TintaSiyasi.id -- Problem Kesehatan Belum Usai
Problem kesehatan adalah salah satu pekerjaan rumah yang masih harus diselesaikan pemerintah kita hingga kini. Di antara problem kesehatan yang masih dihadapi adalah tidak meratanya nakes antara desa dan kota serta masih banyaknya warga desa yang memilih mengobati diri sendiri (self-medication).
Tidak meratanya nakes misalnya ditemukan di wilayah Kalimantan Tengah. Kepala Dinas Kesehatan (Dinkes) Provinsi Kalimantan Tengah (Kalteng), Suyuti Syamsul, menegaskan masih banyaknya kebutuhan dokter. Dengan berpedoman mengikuti rasio baru, setiap seribu penduduk, memerlukan satu orang dokter, maka penduduk Kalimantan Tengah yang berjumlah sekitar 2,7 juta jiwa, memerlukan 2.700 dokter.
Namun saat ini, jumlah dokter hanya ada 800 orang, sehingga masih kurang sekitar 1.900 dokter lagi untuk mencapai ideal. Masalah tidak meratanya penyebaran tenaga kesehatan merupakan masalah yang tidak pernah terselesaikan hingga saat ini karena mayoritas terkonsentrasi hanya di perkotaan (rri.co.id, 01-10-24).

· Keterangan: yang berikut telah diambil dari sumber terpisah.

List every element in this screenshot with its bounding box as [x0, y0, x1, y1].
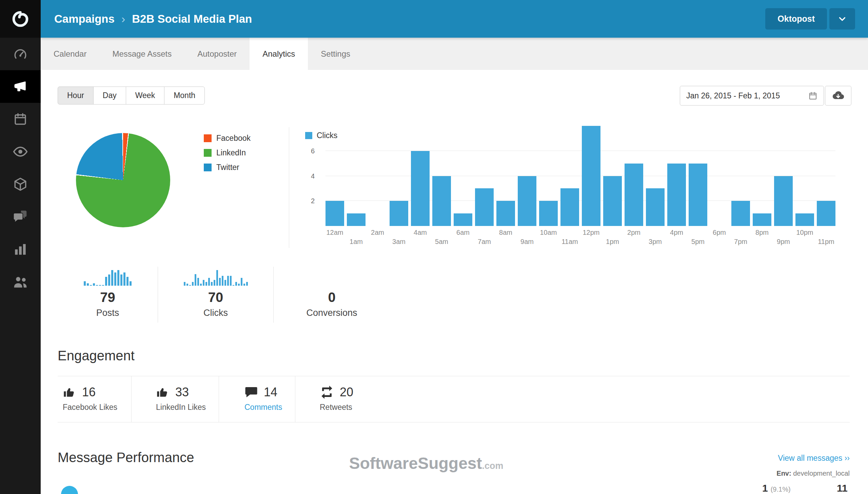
comments-link[interactable]: Comments [244, 403, 295, 412]
legend-swatch [204, 164, 212, 171]
sidebar-item-contacts[interactable] [0, 266, 41, 298]
x-axis-tick: 7am [478, 238, 491, 246]
breadcrumb-page-title: B2B Social Media Plan [132, 13, 252, 25]
calendar-icon [13, 112, 27, 126]
clicks-label: Clicks [203, 308, 228, 318]
granularity-day-button[interactable]: Day [93, 87, 126, 104]
clicks-bar [475, 188, 494, 226]
sidebar-item-calendar[interactable] [0, 103, 41, 135]
clicks-bar [667, 164, 686, 226]
bar-column: 10am [539, 126, 558, 226]
sparkline-bar [222, 276, 223, 286]
reports-bar-chart-icon [13, 242, 27, 256]
message-performance-title: Message Performance [58, 450, 194, 465]
granularity-hour-button[interactable]: Hour [58, 87, 94, 104]
account-button[interactable]: Oktopost [765, 8, 827, 30]
breadcrumb-campaigns-link[interactable]: Campaigns [54, 13, 115, 25]
sparkline-bar [195, 274, 196, 286]
export-report-button[interactable] [825, 86, 851, 106]
bar-chart-yaxis: 246 [299, 126, 319, 226]
y-axis-tick: 2 [311, 197, 315, 205]
tab-calendar[interactable]: Calendar [41, 38, 99, 70]
clicks-bar [432, 176, 451, 226]
sparkline-bar [205, 282, 207, 286]
bar-column: 8am [496, 126, 515, 226]
clicks-bar [774, 176, 793, 226]
sparkline-bar [189, 285, 191, 286]
comments-value: 14 [264, 385, 277, 399]
summary-posts: 79 Posts [58, 267, 158, 323]
granularity-month-button[interactable]: Month [164, 87, 205, 104]
bar-column: 5pm [689, 126, 707, 226]
date-range-picker[interactable]: Jan 26, 2015 - Feb 1, 2015 [680, 86, 824, 106]
sparkline-bar [224, 280, 226, 286]
oktopost-logo-icon [11, 10, 30, 28]
sidebar-item-dashboard[interactable] [0, 38, 41, 70]
sparkline-bar [230, 276, 232, 286]
bar-column: 2am [368, 126, 387, 226]
conversions-value: 0 [328, 290, 335, 305]
account-menu-button[interactable] [829, 8, 855, 30]
sparkline-bar [227, 276, 229, 286]
sparkline-bar [200, 284, 202, 286]
x-axis-tick: 5pm [691, 238, 705, 246]
sidebar-item-campaigns[interactable] [0, 70, 41, 103]
sidebar-item-streams[interactable] [0, 135, 41, 168]
x-axis-tick: 3pm [649, 238, 662, 246]
retweets-value: 20 [340, 385, 353, 399]
tab-message-assets[interactable]: Message Assets [99, 38, 184, 70]
tab-settings[interactable]: Settings [308, 38, 363, 70]
view-all-messages-link[interactable]: View all messages ›› [778, 454, 850, 463]
sparkline-bar [243, 284, 245, 286]
topbar-account-area: Oktopost [765, 8, 855, 30]
tab-autoposter[interactable]: Autoposter [184, 38, 250, 70]
assets-box-icon [13, 177, 27, 191]
sidebar-item-assets[interactable] [0, 168, 41, 201]
sparkline-bar [238, 284, 240, 286]
x-axis-tick: 1pm [606, 238, 619, 246]
dashboard-gauge-icon [13, 47, 27, 61]
sidebar-item-home[interactable] [0, 0, 41, 38]
bar-column: 11pm [817, 126, 835, 226]
sparkline-bar [208, 278, 210, 286]
sparkline-bar [130, 281, 132, 286]
retweets-label: Retweets [320, 403, 353, 412]
watermark-suffix: .com [482, 461, 504, 471]
clicks-bar [411, 151, 430, 226]
bar-column: 6am [454, 126, 472, 226]
clicks-bar [560, 188, 579, 226]
sparkline-bar [214, 280, 215, 286]
sparkline-bar [211, 282, 213, 286]
legend-swatch [204, 134, 212, 142]
posts-label: Posts [96, 308, 119, 318]
clicks-bar [454, 213, 472, 226]
tab-analytics[interactable]: Analytics [250, 38, 308, 70]
bar-column: 7pm [731, 126, 750, 226]
env-label: Env: [776, 470, 791, 477]
engagement-retweets: 20 Retweets [295, 376, 374, 422]
bar-column: 6pm [710, 126, 729, 226]
sparkline-bar [99, 285, 101, 286]
granularity-switcher: Hour Day Week Month [58, 87, 205, 104]
conversations-chat-icon [13, 209, 28, 224]
sidebar-item-reports[interactable] [0, 233, 41, 266]
x-axis-tick: 12am [326, 229, 343, 236]
granularity-week-button[interactable]: Week [126, 87, 164, 104]
clicks-bar [689, 164, 707, 226]
sidebar-item-conversations[interactable] [0, 201, 41, 233]
sparkline-bar [87, 283, 89, 286]
bar-column: 3pm [646, 126, 665, 226]
sparkline-bar [108, 274, 110, 286]
x-axis-tick: 9pm [777, 238, 790, 246]
message-row-metric-1-pct: (9.1%) [771, 486, 791, 493]
breadcrumb-separator: › [121, 12, 125, 25]
retweet-icon [320, 385, 334, 399]
facebook-likes-value: 16 [82, 385, 96, 399]
y-axis-tick: 6 [311, 147, 315, 155]
sparkline-bar [123, 272, 125, 286]
conversions-sparkline-placeholder [330, 269, 334, 286]
message-row-avatar [61, 486, 78, 494]
env-indicator: Env: development_local [776, 470, 850, 477]
x-axis-tick: 4pm [670, 229, 683, 236]
sparkline-bar [117, 270, 119, 286]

Ketua Umum Pengurus Besar Ikatan Dokter Indonesia (IDI) Dr dr Muhammad Adib Khumaidi pernah menyampaikan bahwa dari hasil survei yang dilakukan, beberapa faktor yang menyebabkan kesenjangan jumlah dokter antara kota dan daerah adalah karena di daerah memiliki keterbatasan seperti sarana prasarana, alkes, obat, insentif yang rendah, jenjang karier yang tidak menjanjikan, serta kurang didukung fasilitas penunjang untuk keluarga, misalnya fasilitas pendidikan untuk anak atau tempat kerja bagi pasangan (health.detik.com, 23/02/24)
Sementara terkait dengan self-medication, berdasarkan data dari Badan Pusat Statistika (BPS) hal ini lebih banyak terjadi di desa daripada di kota. Berdasarkan data, pada tahun 2022 penduduk desa mengalami peningkatan self-medication. Kendati pada tahun 2023 menurun tetapi tidak signifikan, hanya 3.5 persen. Sementara masyarakat perkotaan trennya dari tahun 2021 sampai 2023 mengalami penurunan.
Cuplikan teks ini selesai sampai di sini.